Of the SCI-related characteristics, AIS grade and wheelchair usage were associated with life satisfaction (p < 0.05). The association with AIS grade indicates that greater proportion of those with a lesser SCI severity (AIS D) were satisfied with life at 18 months post-SCI compared to those with a greater SCI severity (AIS A). A greater proportion of people who never or only sometimes used a wheelchair were satisfied at 18 months post-SCI compared to those who always used a wheelchair.
Many 6-month post-SCI characteristics were associated with life satisfaction at 18 months post-SCI (p < 0.05). Higher proportions of participants were satisfied at 18 months if they had no problems with EQ-5D-3L self-care, usual activities, or anxiety or depression, had a higher self-rating of EQ-5D-3L VAS health, were experiencing no or lesser disability, had fewer SHCs, and had greater satisfaction with social support, and sexual activity was not reduced.
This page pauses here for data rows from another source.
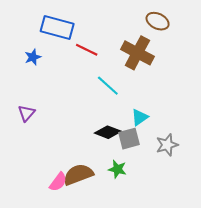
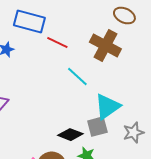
cyan triangle: (140, 117) -> (107, 107), size x1.6
black diamond: (108, 132) -> (70, 135), moved

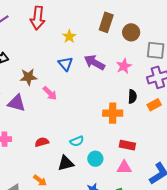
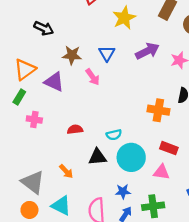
yellow star: (69, 36) -> (124, 18), size x1.5
purple arrow: (94, 62) -> (147, 51), turned 115
blue triangle: (65, 64) -> (107, 53), moved
cyan circle: (95, 159) -> (131, 157), size x1.6

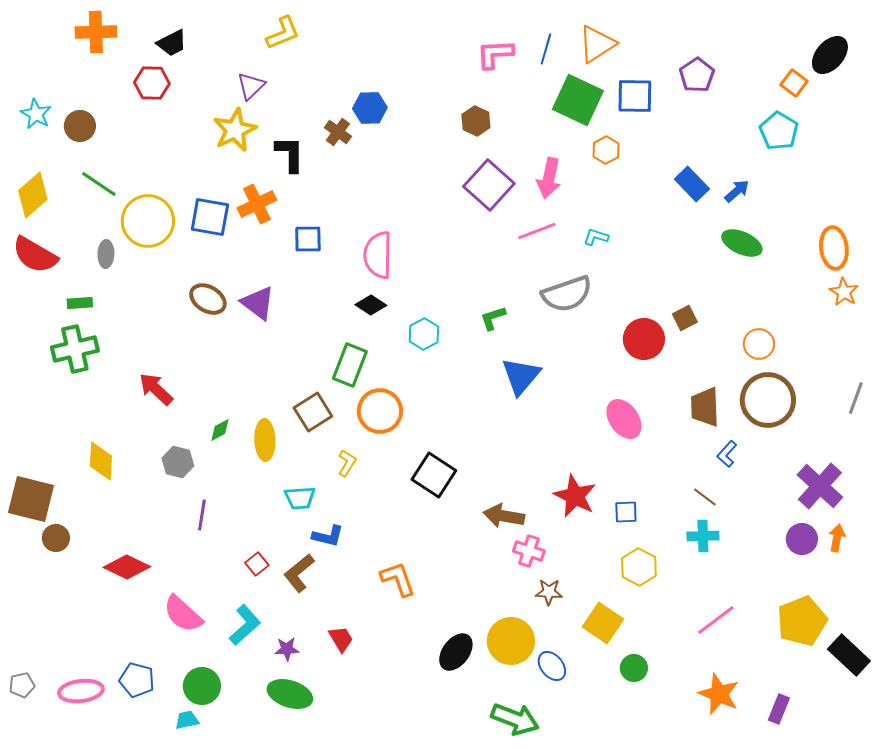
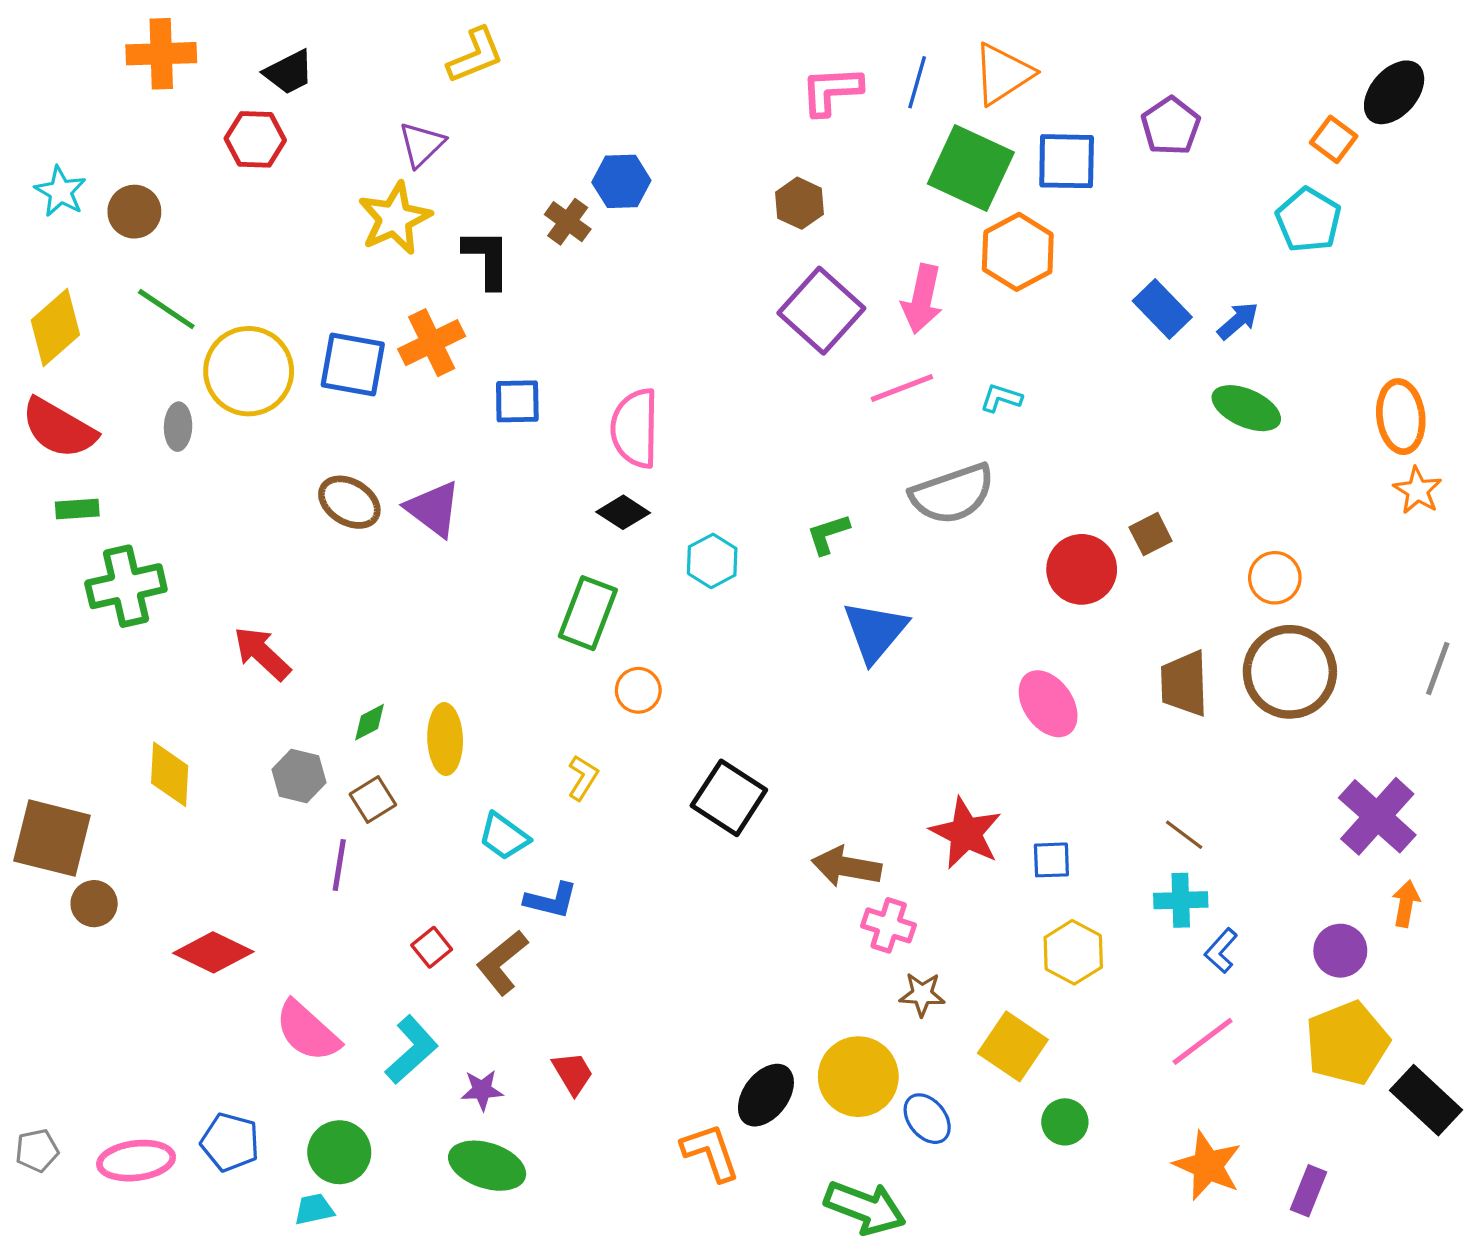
orange hexagon: (606, 150) -> (1018, 252), size x1.6
green rectangle: (80, 303) -> (77, 509), moved
orange circle: (380, 411) -> (638, 690), size x0.6
brown square: (313, 412) -> (373, 799), moved, size x0.7
blue L-shape: (727, 454) -> (1221, 951), moved
cyan trapezoid: (300, 498) -> (504, 836), turned 40
purple circle: (802, 539) -> (1340, 951), moved
orange L-shape: (398, 579) -> (710, 1152), moved

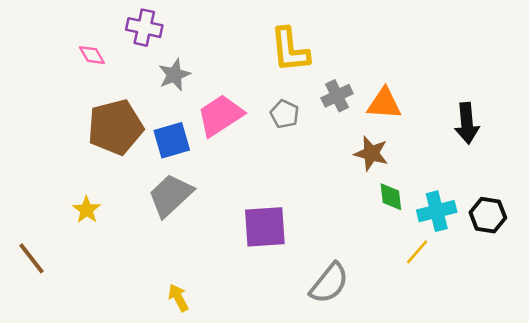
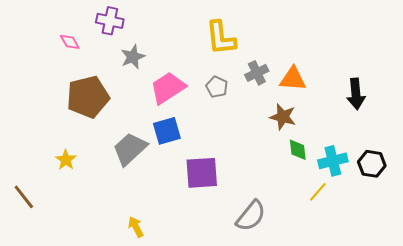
blue square: (172, 140) -> (167, 131), moved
Univariable associations with life satisfaction at 10 years post-SCI
Of the pre-SCI characteristics, at 10 years post-SCI significant associations with life satisfaction were found for ethnicity and prior chronic conditions (Table 2). Greater proportions of those of European ethnicity were satisfied compared to Māori, Pacific or Asian participants (p = 0.046). Also, greater proportions of participants were satisfied at 10 years post-SCI if they experienced a pre-SCI chronic condition compared to those without a prior chronic condition (p = 0.049). However, the very small number of participants in some cells in Table 2 may have influenced the true significance of these 10-year findings.
For SCI-related characteristics, only ACC support was associated with life satisfaction at 10 years post-SCI. Greater proportions of people receiving ACC support were satisfied compared to those not receiving ACC support (p = 0.020).
No statistically significant associations were found between 6-month post-SCI characteristics and life satisfaction 10 years post-SCI.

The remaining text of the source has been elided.